- TASK TO CARRY OUT -
Every record below should be printed exactly as it appears.

- DATASET RECORDS -
·····
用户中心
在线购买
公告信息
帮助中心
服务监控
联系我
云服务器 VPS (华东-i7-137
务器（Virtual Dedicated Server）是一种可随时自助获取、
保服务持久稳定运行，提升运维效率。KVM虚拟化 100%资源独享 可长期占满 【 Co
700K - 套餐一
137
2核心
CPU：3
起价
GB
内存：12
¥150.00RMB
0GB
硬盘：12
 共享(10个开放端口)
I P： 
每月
·····
- RESPONSE -
用户中心
在线购买
公告信息
帮助中心
服务监控
联系我
云服务器 VPS (华东-i7-137
务器（Virtual Dedicated Server）是一种可随时自助获取、
保服务持久稳定运行，提升运维效率。KVM虚拟化 100%资源独享 可长期占满 【 Co
700K - 套餐一
137
2核心
CPU：3
起价
GB
内存：12
¥150.00RMB
0GB
硬盘：12
 共享(10个开放端口)
I P： 
每月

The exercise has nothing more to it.